A member of the Myrtaceae family, Callistemon derives from the Greek kallos which stands for beauty, and stemon which stands for stamens.  Whether grown as an open shrub or small tree, the plant aptly deserves its name as the bottlebrush bush.  This Australian native sports (OK, let’s say it shouts) red inflorescences with the stamens making the show.  At SFA Gardens, our best specimen is parked against a hot, sunny southwest-facing wall.


‘Hannah Rae’ on the south face of the Art Building, SFA

The RHS lists some 25 species of low shrubs and trees in the genus and easy interspecific hybridization has led to some confusion in “what is what” in the Callistemon world.  Dirr lists six species and comments on the difficulties in taxonomy and identification.  In a December, 1999 communication, Valerie Tyson at the JCR Arboretum noted that there had been eight accession groups of seed or plants there, with only a few survivors still present in that Zone 7 landscape.  Of course, there are tropical bottlebrush hybrids and selections that are worthy of any garden landscape that can grow them, and they should be used more in those climes that allow it.  In our Zone 8 challenge (with a December 23 1989 zero degrees Fahrenheit event bench mark), our main problem is hardiness.  The Arboretum is home to a couple of other species but we are still waiting for some single digit freeze information that’s not in yet.

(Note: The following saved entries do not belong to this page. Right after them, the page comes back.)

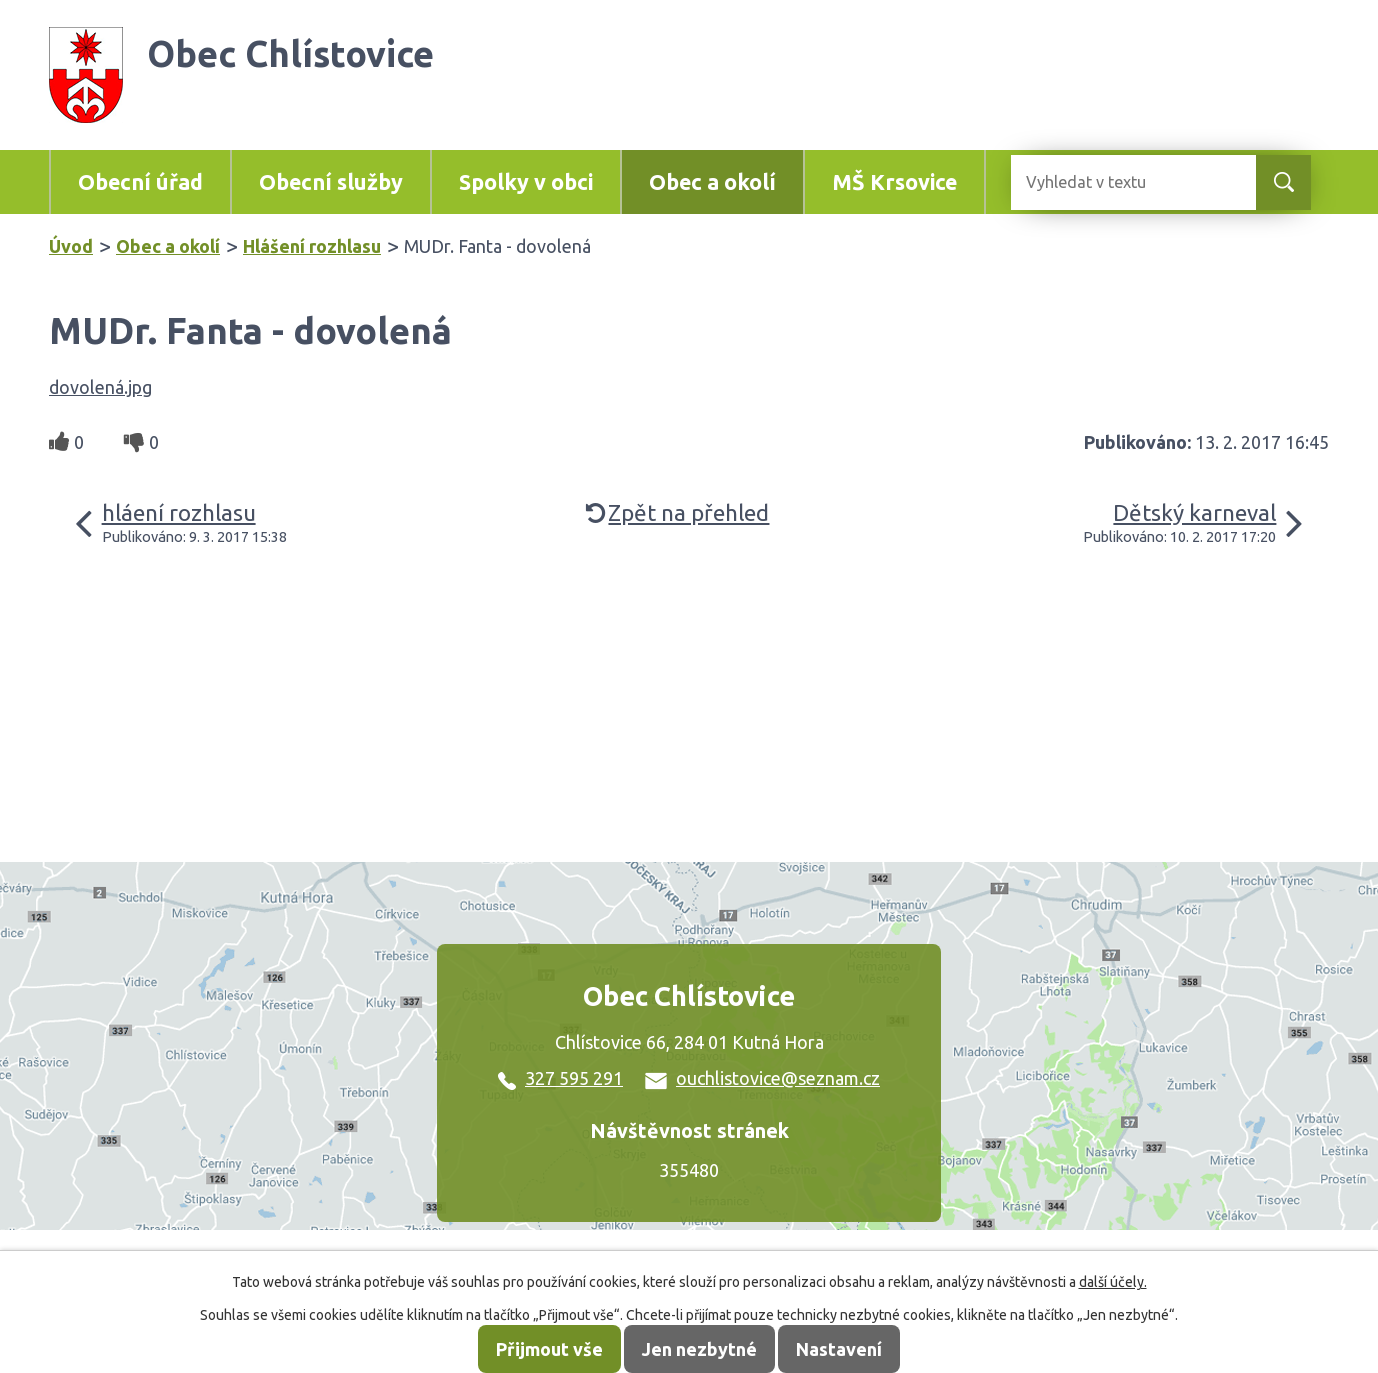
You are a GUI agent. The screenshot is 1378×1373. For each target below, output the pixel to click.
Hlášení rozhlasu (312, 246)
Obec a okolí (712, 182)
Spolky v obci (526, 182)
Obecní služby (331, 182)
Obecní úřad (140, 182)
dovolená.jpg (100, 387)
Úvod (71, 246)
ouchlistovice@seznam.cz (762, 1078)
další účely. (1113, 1282)
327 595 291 (560, 1078)
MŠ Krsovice (894, 182)
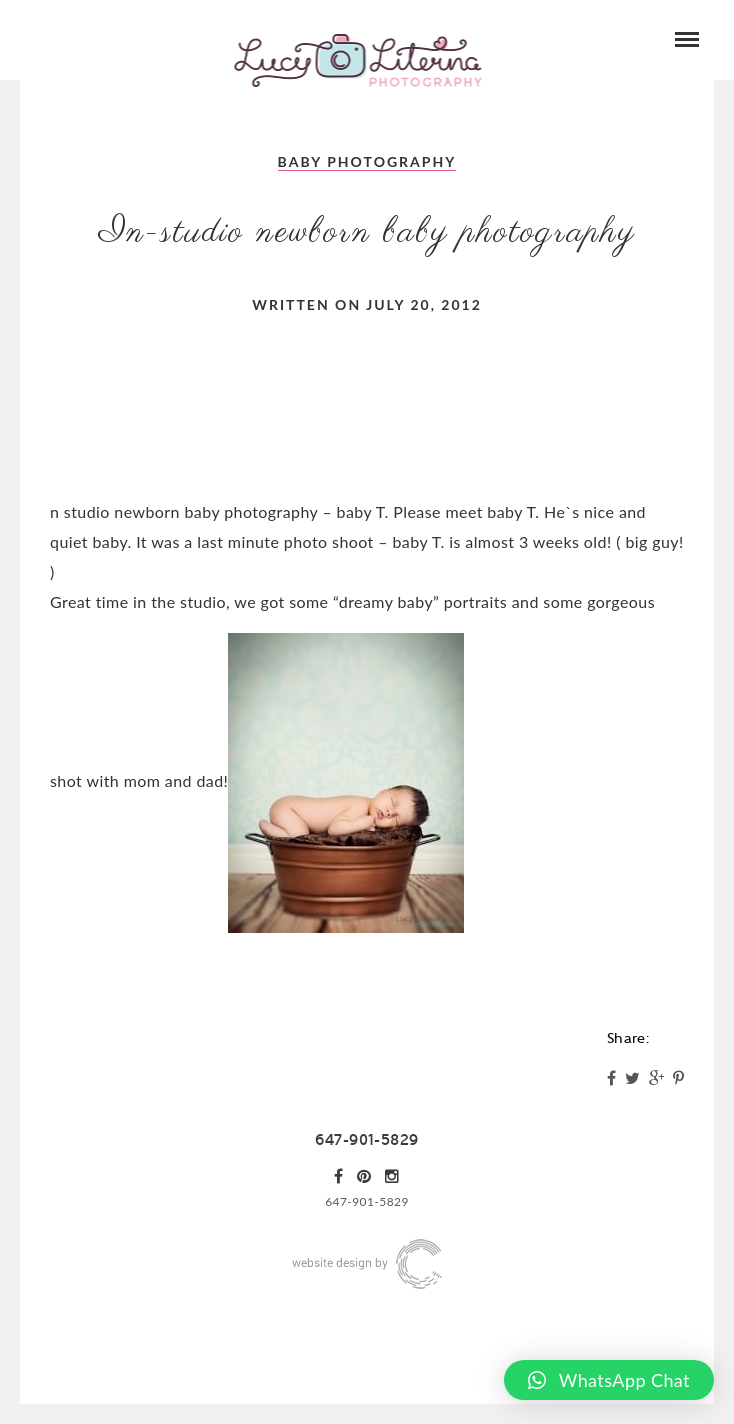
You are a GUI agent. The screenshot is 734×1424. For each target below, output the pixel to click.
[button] (609, 1380)
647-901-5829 (366, 1139)
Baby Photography (367, 161)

We have one Callistemon that survived that 1989 benchmark, Callistemon linearis, or narrow-leaved bottlebrush.  It’s hardy in Zone 8 and into Zone 7 with some protection. The picture is of our clone “Hannah Rae’ parked against the South face of the big metal-sided Art building on the SFASU campus.  The specimen is an 8’ open shrub, a sparsely-branched sprawling accent piece – with nearby neighbors of other dry-loving xericscape shrubs: cacti, Hesperaloes, Agaves, Yuccas, Dasylirions, desert shrubs and perennials.  The plant has thrived on a hot western face of this metal building for 10+ years in one of our almost-never-irrigated locations of the dry garden.  It has never failed to produce an outstanding color show. Callistemon ‘Woodlanders Red’ looks strong.  C. ‘Little John’ is a dwarf that we have lost before but is once again fully entrenched in the garden.  With fine form and a shape, this variety needs full sun and a very well drained location.


C. sieberi, the alpine bottlebrush, was in the Arboretum but was lost to drought as a young plant; it is reported to be the most cold-hardy.  C. brachyandrus, the prickly bottlebrush, has been with us many years but has yet to be tested by a winter with single digits.  At any rate, there are plenty of opportunities to move the positive characteristics of many “tropical” bottlebrushes (bloom size and color, primarily), into the genetics of the most cold hard types.


A bottle brush found in Toledo, LA in 2007 at a car wash

In the landscape, bottlebrush can best be used in any number of ways. As part of a mixed border, as a specimen, or as a South-facing wall accent piece, bottlebrush makes its mark when in bloom.  The plant’s natural tendency to be an open, sparsely-branched shrub can be subdue a bit by pruning after bloom to force branching and create a denser nature to the plant.  In full western sun, the plant will respond.  While the plant’s natural nature is to inhabit the streambanks and creek banks of Australia, the species is extremely drought resistant once well established in the landscape (two to three years).

Propagation by seed is reported as easy.  We’ve never tried.  Opportunities for finding hardy forms through seedling selection seems reasonable.  June cuttings under mist have been successful and once roots appear the cuttings should be quickly moved from the mist bed.